Modern Monetary Macroeconomics

Modern Monetary Macroeconomics

A New Paradigm for Economic Policy

New Directions in Modern Economics series

Edited by Claude Gnos and Sergio Rossi

This timely book uses cutting-edge research to analyse the fundamental causes of economic and financial crises, and illustrates the macroeconomic foundations required for future economic policymaking in order to avoid these crises.

Chapter 6: The unemployment issue

Claude Gnos

Subjects: economics and finance, financial economics and regulation, post-keynesian economics


Why does full employment not prevail in the economy? Standard Keynesian economics, especially the New Keynesian version of it, concentrates on wage and price rigidities, which allegedly cause unemployment in preventing markets from clearing when demand falls short of supply (see Snowdon and Vane, 2005, pp. 357–432).
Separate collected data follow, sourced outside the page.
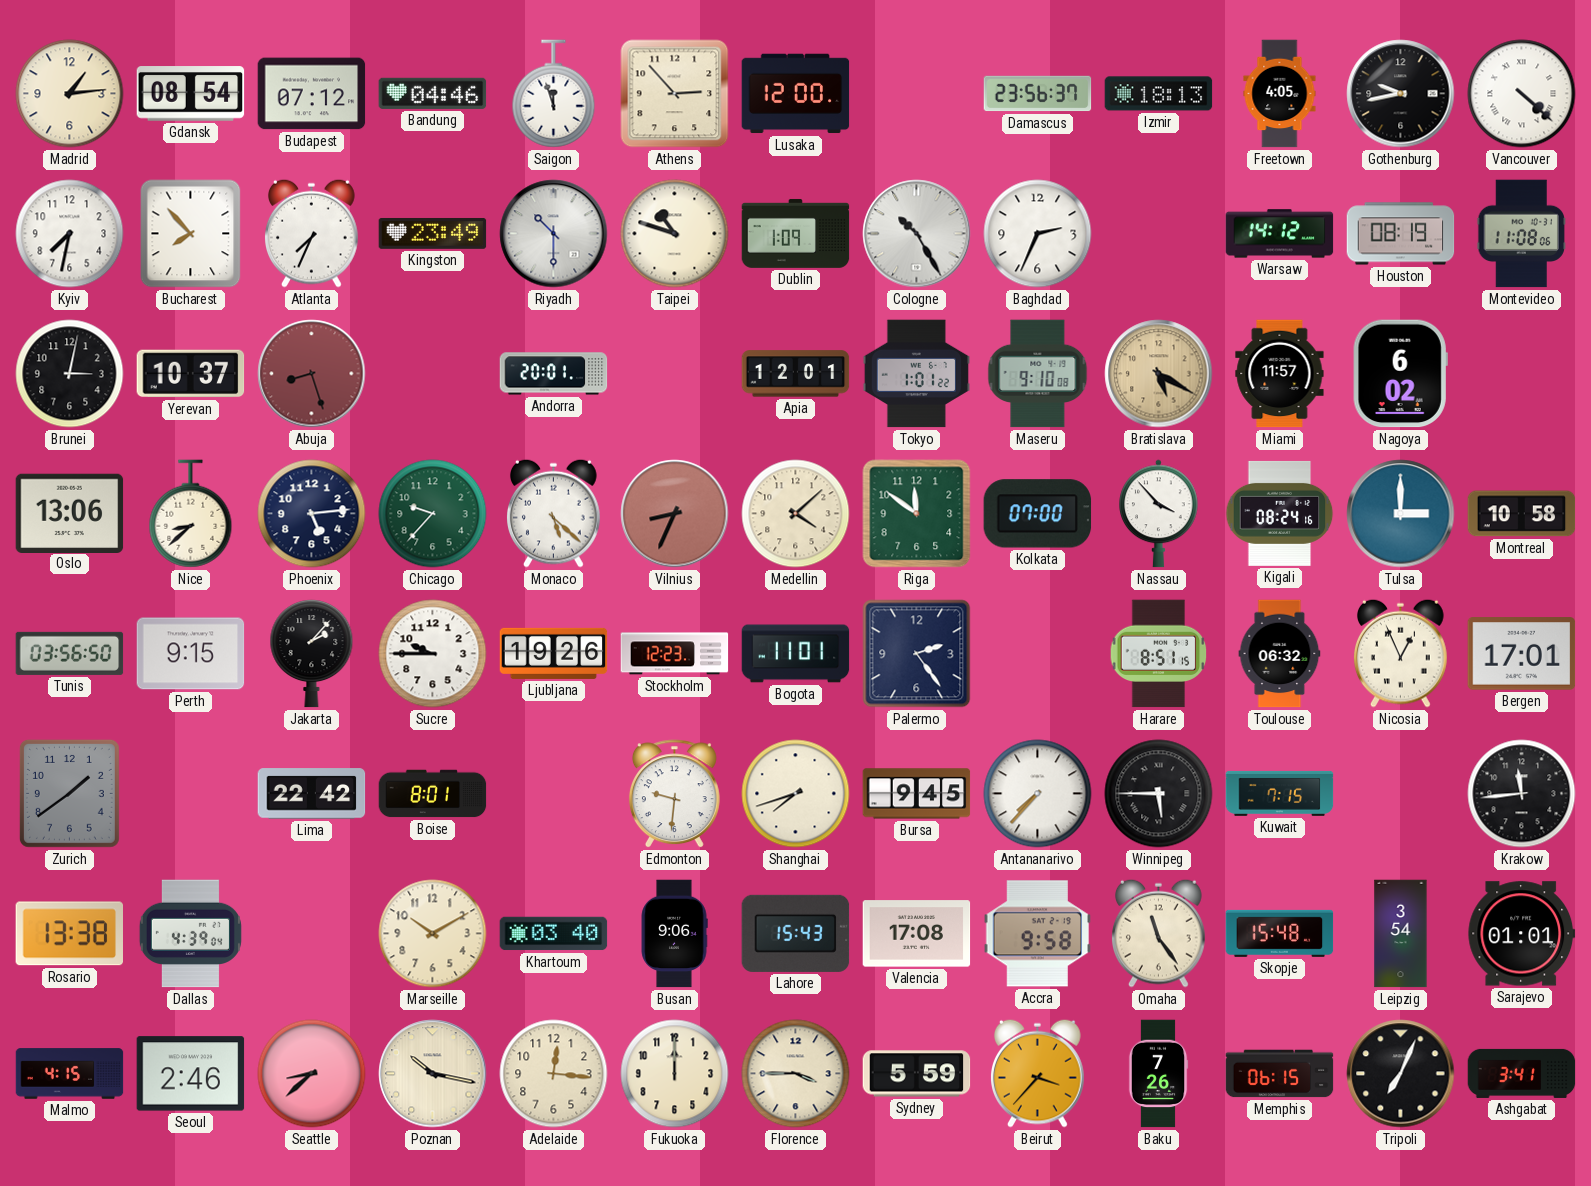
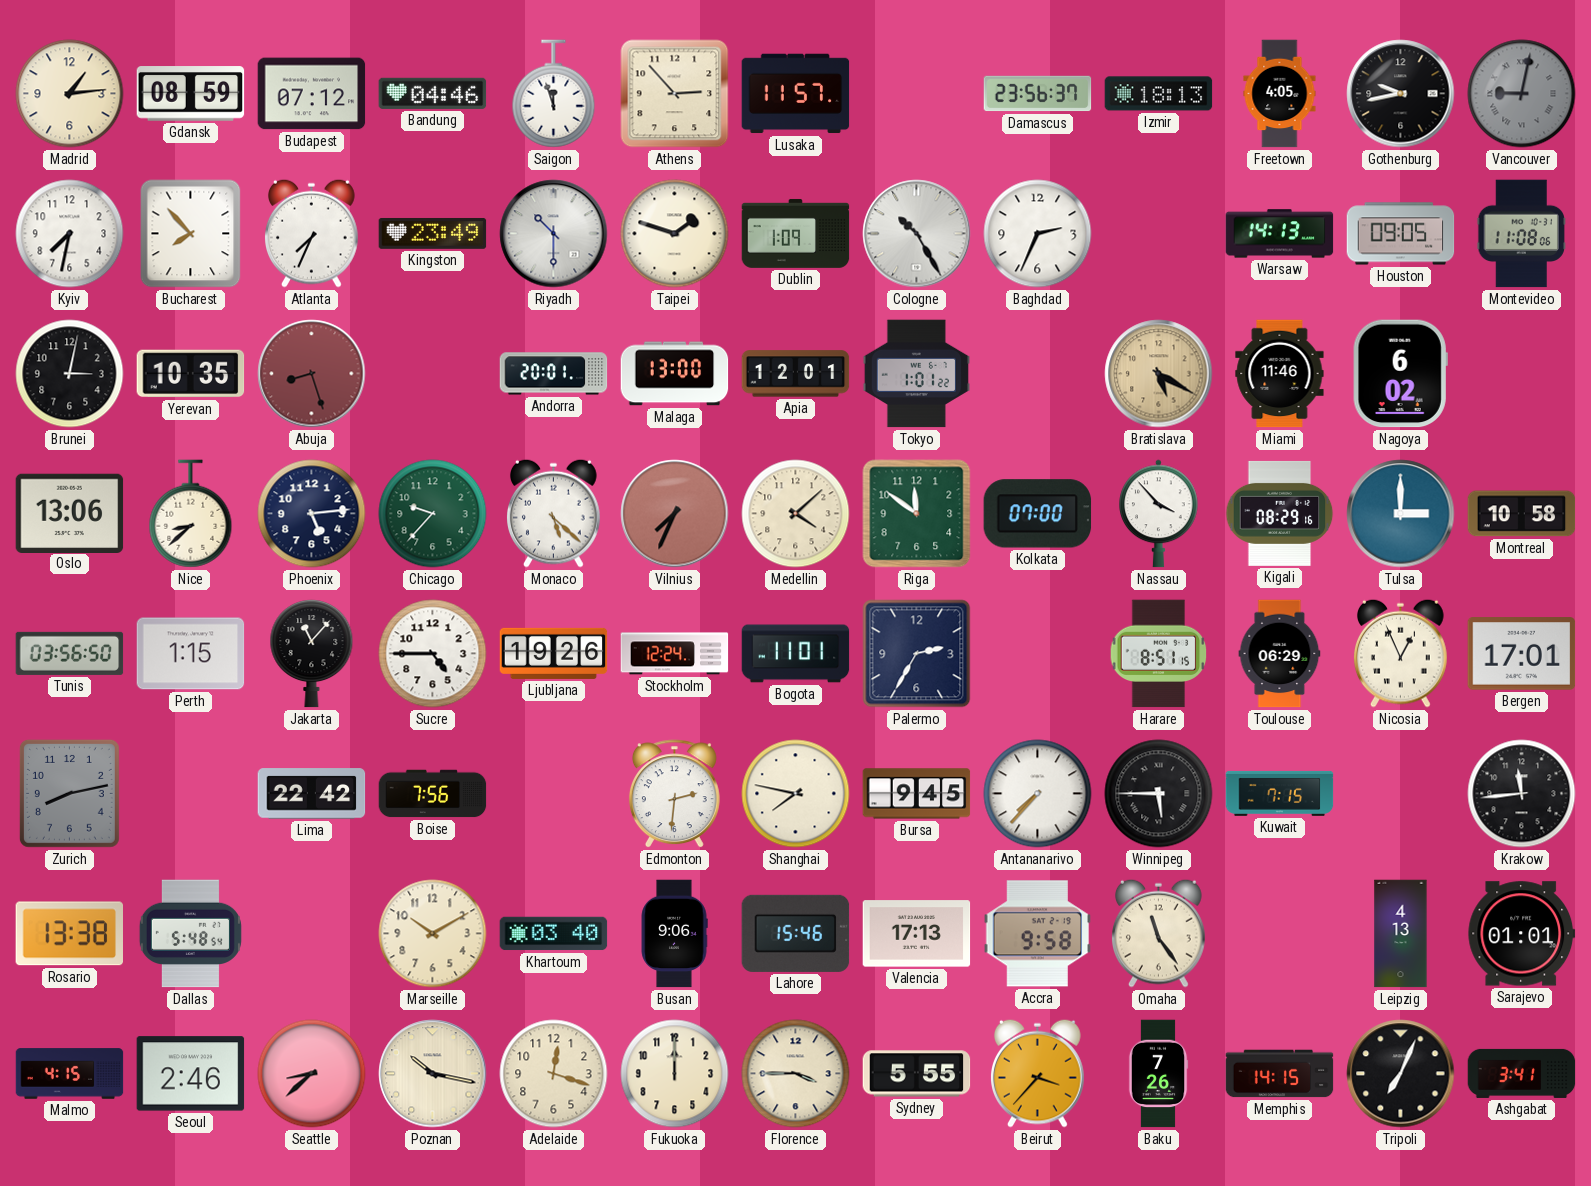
Gdansk: 08:54 -> 08:59
Lusaka: 12:00 -> 11:57
Vancouver: 4:22 -> 9:02
Vancouver dial: white -> grey
Taipei: 10:48 -> 1:48
Warsaw: 14:12 -> 14:13
Houston: 08:19 -> 09:05
Yerevan: 10:37 -> 10:35
Malaga: none -> 13:00
Maseru: 9:10 -> none
Miami: 11:57 -> 11:46
Vilnius: 8:34 -> 7:34
Kigali: 08:24 -> 08:29
Perth: 9:15 -> 1:15
Jakarta: 2:07 -> 11:07
Sucre: 9:45 -> 4:45
Stockholm: 12:23 -> 12:24
Palermo: 2:24 -> 2:35
Toulouse: 06:32 -> 06:29
Zurich: 1:39 -> 8:13
Boise: 8:01 -> 7:56
Edmonton: 9:31 -> 2:31
Shanghai: 7:42 -> 7:47
Dallas: 4:39 -> 5:48
Lahore: 15:43 -> 15:46
Valencia: 17:08 -> 17:13
Skopje: 15:48 -> none
Leipzig: 3:54 -> 4:13
Adelaide: 12:16 -> 12:18
Sydney: 5:59 -> 5:55
Memphis: 06:15 -> 14:15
In so doing, standard Keynesian economics is no doubt at variance with Keynes’s genuine theory of employment. Keynes (1936/1973, p. 27) namely insisted that ‘[t]he essential character of the argument is precisely the same whether or not money-wages, etc., are liable to change’. While standard Keynesians consider that examining why demand may be deficient is not at stake, the important thing being whether or not price and wage flexibility allows supply and demand to counterbalance each other, Keynes (1936/1973) on the contrary focused on demand deficiency per se (see Rotheim, 1998; Gnos, 2003b, 2004a). To grasp the distinction between these approaches, we have to remind ourselves that standard Keynesian economics has been intended to conciliate general equilibrium theory and Keynes’s theory. In this view, Keynes’s theory is a special case of general equilibrium theory, the originality of which is to establish a model in which quantities instead of prices are supposed to counterbalance one another. This view is questionable, though, because it is at odds with Keynes’s fundamental vision of the economy, which he called a ‘wage’ or ‘entrepreneur’ economy. According to Keynes (1936/1973), employment is not determined by the interplay of supply and demand in markets, but unilaterally by entrepreneurs, who make a decision with reference to the demand they are expecting for their output. Then Keynes does not simply argue that demand may be insufficient to promote full employment, but finds the origin of demand deficiency in the excess of saving over investment.